С этими словами она зашагала по грязной мостовой и вошла в указанный дом. Дверь была распахнута настежь, и в конце короткого коридора виднелась лестница, на ступеньках которой, похоже, никогда не лежала ковровая дорожка. Софи поднялась и оказалась на узенькой лестничной площадке. На нее выходили две двери, и она властно постучала в обе. В наступившей тишине Софи показалось, что за ней наблюдают. Она огляделась по сторонам, но никого не увидела и, только повернув голову, заметила чей-то глаз, уставившийся на нее сквозь небольшое отверстие в дверной панели, расположенной в задней части дома. В тот же миг глаз исчез, затем в замке заскрежетал ключ, и дверь приоткрылась. На пороге стоял худой смуглый человек с длинными сальными волосами, семитским носом и ласковой улыбкой подвальной крысы. Он был одет в поношенный и порыжевший от старости черный костюм, и весь его облик свидетельствовал о том, что он не в состоянии одолжить кому-либо даже пятьсот пенсов, не говоря уже о пятистах фунтах. Его прикрытые набрякшими веками глаза моментально окинули Софи внимательным взором, подмечая мельчайшие детали ее внешности – от перьев на шляпке с высокой тульей до аккуратных лайковых сапожек на ногах.

– Доброе утро! – сказала Софи. – Вы – мистер Голдхэнгер?

Он стоял перед ней, ссутулившись и потирая руки.

– Что вам угодно от мистера Голдхэнгера, миледи? – осведомился он.

– У меня к нему дело, – ответила Софи. – Поэтому если он – это вы, то прошу вас не вынуждать меня стоять в этом грязном коридоре! Не пойму, почему бы вам хотя бы не подмести здесь пол?

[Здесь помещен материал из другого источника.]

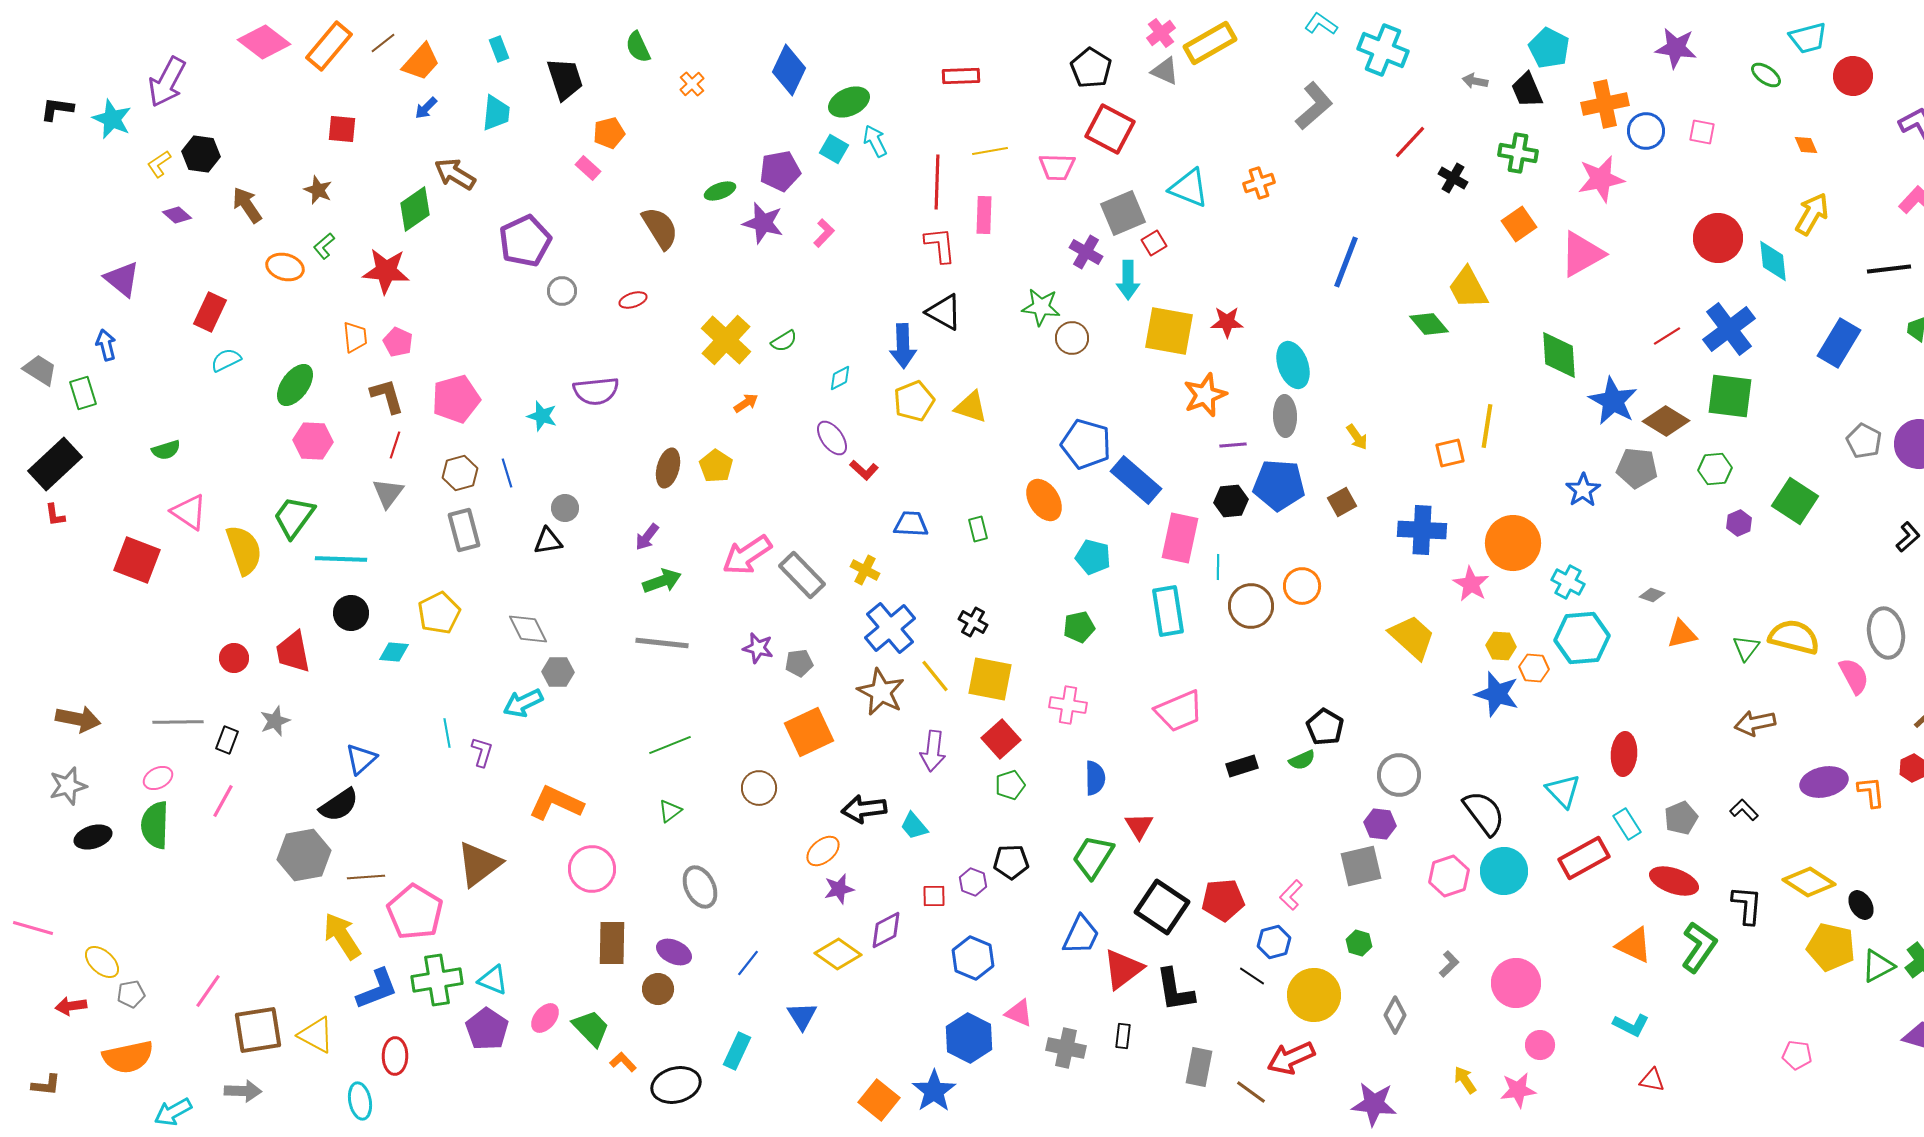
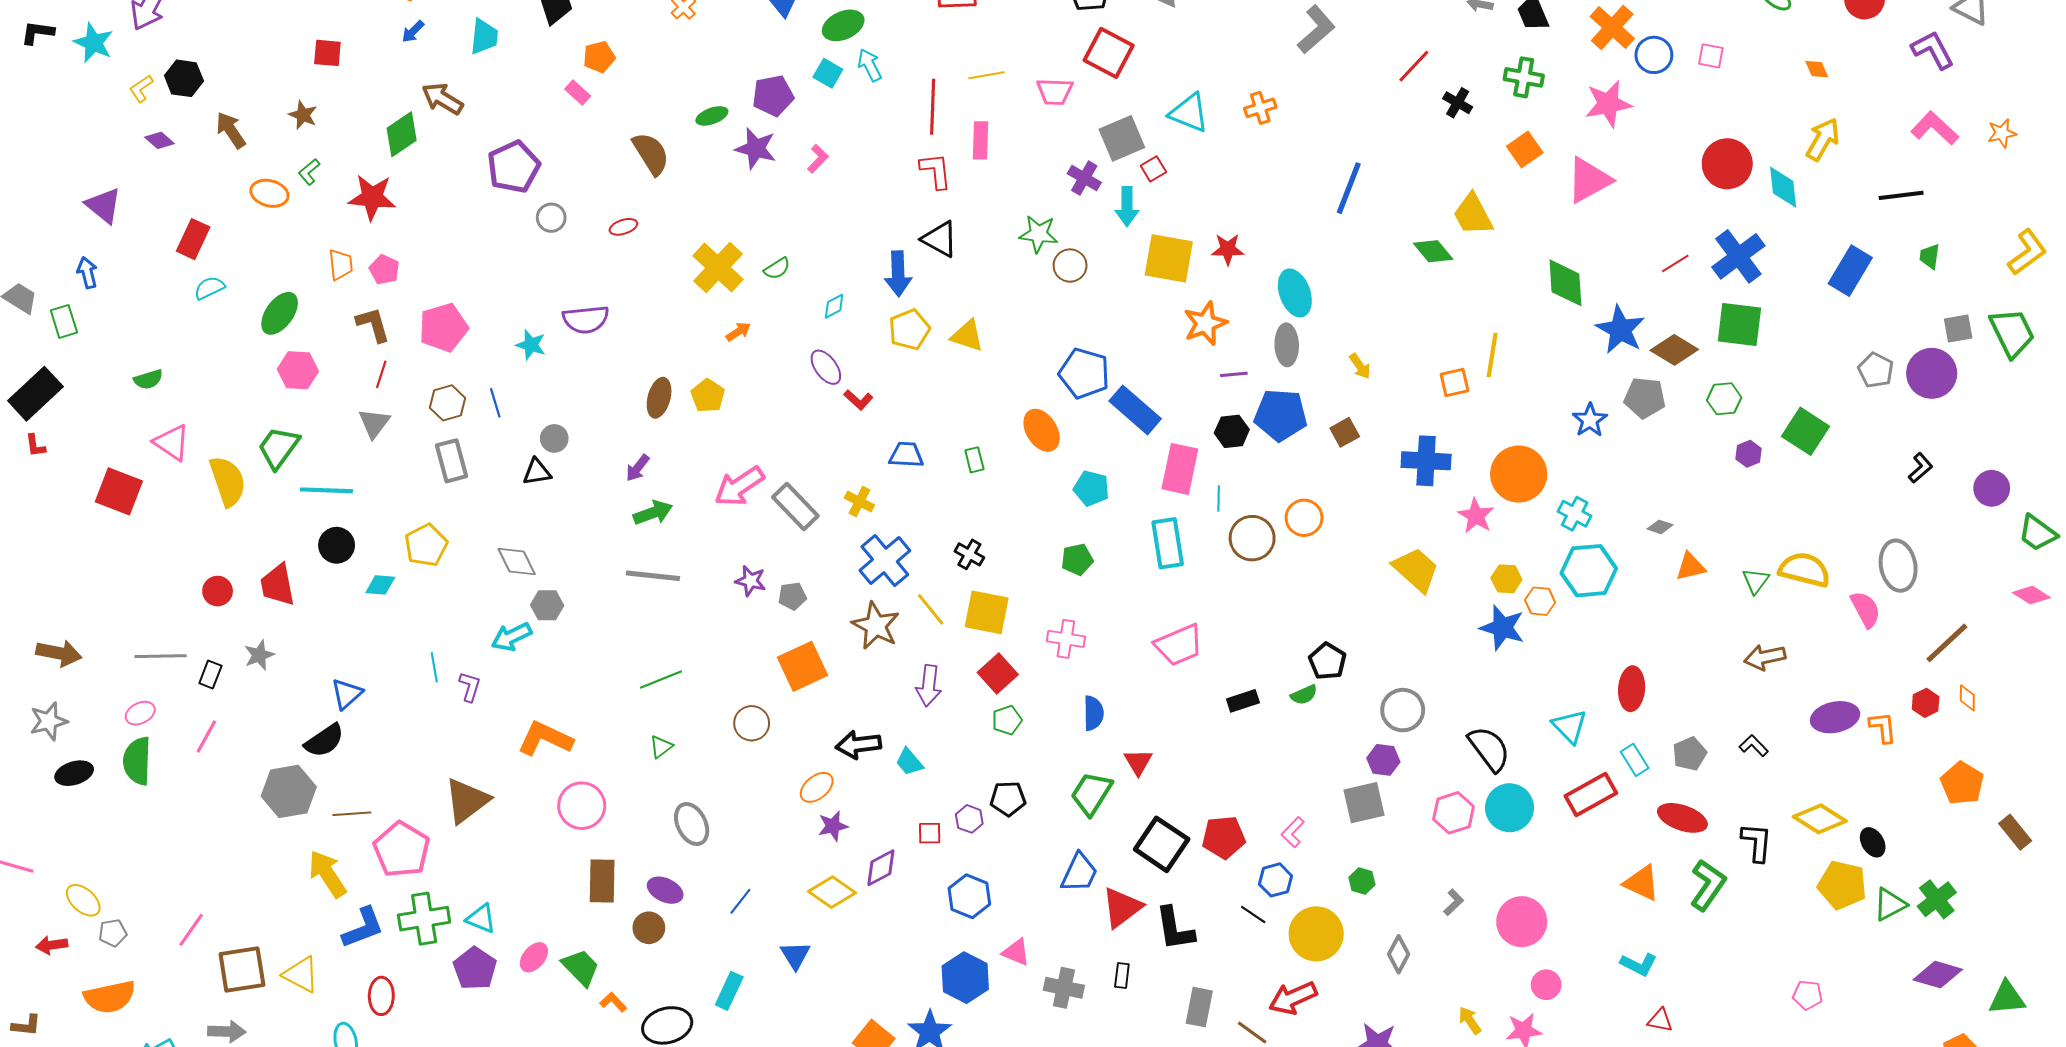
orange cross: (1605, 104) -> (1612, 27), turned -36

Мистер Голдхэнгер был совершенно ошарашен, чего с ним давно уже не случалось. Он привык иметь дело с самыми разными визитерами, начиная от вороватых личностей, пробиравшихся в его дом под покровом темноты, которые выкладывали на его освещенный масляной лампой стол самые необычные предметы, и заканчивая молодыми светскими щеголями с загнанным выражением глаз, искавших спасения от неотложных долгов. Но еще ни разу ему не доводилось открывать дверь самоуверенной молодой леди, которая упрекала его за то, что он не удосужился подмести пол.

– Прекратите на меня таращиться! – приказала Софи. – Вы уже рассматривали меня сквозь отверстие в двери и должны были убедиться, что я не переодетый офицер полиции.

Мистер Голдхэнгер возмущенно запротестовал. Похоже, его до глубины души оскорбило предположение, что он не будет рад визиту полицейского. Однако он отступил, давая Софи пройти, и пригласил ее сесть на стул по другую сторону массивного письменного стола, стоявшего посередине комнаты.

– Хорошо, но я буду вам чрезвычайно признательна, если вы сначала сотрете со стула пыль, – сказала она.

Мистер Голдхэнгер проделал сию процедуру длинной фалдой своего сюртука. Он услышал, как за его спиной заскрежетал ключ, и, резко обернувшись, увидел, что гостья вынимает его из замка.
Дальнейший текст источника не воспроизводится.